Like Quentin Tarantino, Nicolas Winding Refn is a film obsessive. Not only does he direct and produce films, he confesses to having ‘collector-mania’, possessing a huge quantity of movie-related artifacts from quad posters through to celluloid itself. He loves to promote obscurities that he especially admires, and many of these can be found on his site byNWR.com.
There you can see Jac Zacha’s 1970 psychedelic saga Walk the Walk; Orgy of the Dead, an erotic horror scripted by Ed Wood and Night Tide, a sometimes magical movie about Mora, a woman brought up to believe she’s descended from mermaids.
Then there’s Spring Night, Summer Night from 1967. This has been said to have brought Italian Neo-Realism to Appalachia, and had been selected to screen at the 1968 New York Film Festival only to be dumped late in the day and replaced by John Cassavetes’ Faces. Oouch.
It’s the tale of a dirt poor family living on a farm in rural Ohio. This is the kind of family often vilified as white trash or hillbillies by folk who would normally claim to be against stereotyping. The film, though, certainly does little to combat some of these common perceptions, albeit it’s never malicious about the community it depicts.

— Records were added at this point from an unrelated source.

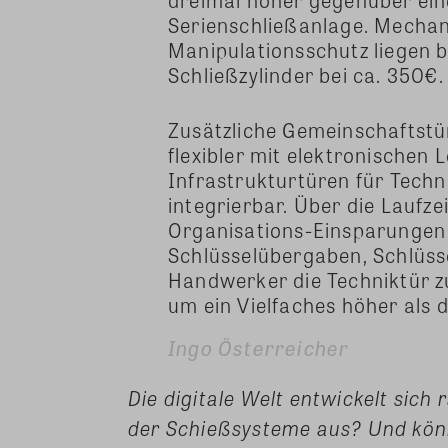
Serienschließanlage. Mechan
Manipulationsschutz liegen be
Schließzylinder bei ca. 350€.
Zusätzliche Gemeinschaftst
flexibler mit elektronischen
Infrastrukturtüren für Techni
integrierbar. Über die Laufze
Organisations-Einsparungen 
Schlüsselübergaben, Schlüss
Handwerker die Techniktür z
um ein Vielfaches höher als d
Ingo Österreicher
Die digitale Welt entwickelt sich 
der Schießsysteme aus? Und könn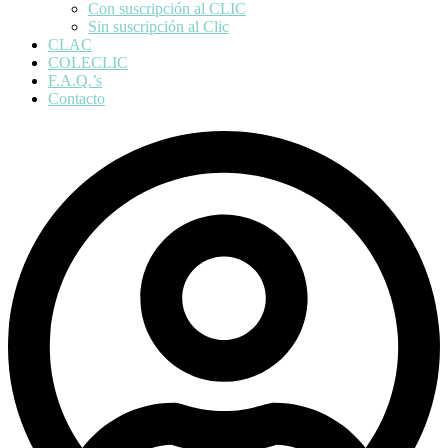
Con suscripción al CLIC
Sin suscripción al Clic
CLAC
COLECLIC
F.A.Q.’s
Contacto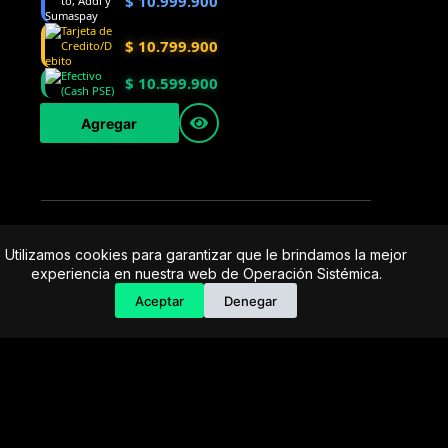
$
10.999.900
$
10.799.900
$
10.599.900
Agregar
Utilizamos cookies para garantizar que le brindamos la mejor
experiencia en nuestra web de Operación Sistémica.
Aceptar
Denegar
Empresa especializada en electrodomésticos,
repuestos de electrodomésticos, motos
electricas y repuestos para las mismas, con
presencia en toda Colombia.
Horario de atención Call Center:
lunes a viernes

At its heart is Jessie (Larue Hall). Her life lacks glamour and freedom in equal measures. Her days mostly consist of cleaning and cooking for her mother Mae, stepfather Virgil, stepbrother Carl, four younger siblings and grandmother.
Directed by Joseph L. Anderson, Spring Night, Summer Night opens with the sound of gunfire. Carl (Ted Heim) is shooting at a bucket attached to a tree, before turning his attention to the wing mirror of a rusting tractor.
Carl’s a rebel, probably without much of a cause.
‘What the hell are you doing?’ Virgil demands to know. ‘You’ll pay for that,’ he continues before he receives an answer from son.
That night, a Saturday presumably in Spring, the family gather together to eat. They say grace before meals and then glower at each other across the kitchen table, the adults sucking every strand of tobacco from their ciggies. Mae moans about the food not having enough salt. Virgil barks out complaints about the lack of respect shown to him by his children.
Rather than taking his wife out to a local hootenanny, he declares that he’s taking his favourite bird to a cockfight. Yes, a cockfight. When Carl accidentally stumbles into the bathroom (or was it accidental?) his gaze lingers a little too long on his step-sister lying naked in the tub.
This is a film about a family that you likely wouldn’t want to watch with your own family.
Carl and Jessie head off to a bar. Spring Night Summer Night may have been shot as psychedelia was on the rise but believe me, Haight Ashbury this part of Ohio ain’t. Carl launches into a brawl with a boy dancing with Jessie. He then drags her out the hall. In the car he forcibly has sex with her – although she later says she could have stopped him.
He’s been talking of leaving for some time and the next morning he does so, hitching to nearby Columbus.
When he returns during the summer, Jessie is visibly pregnant and Virgil is unsuccessfully attempting to discover the identity of the father.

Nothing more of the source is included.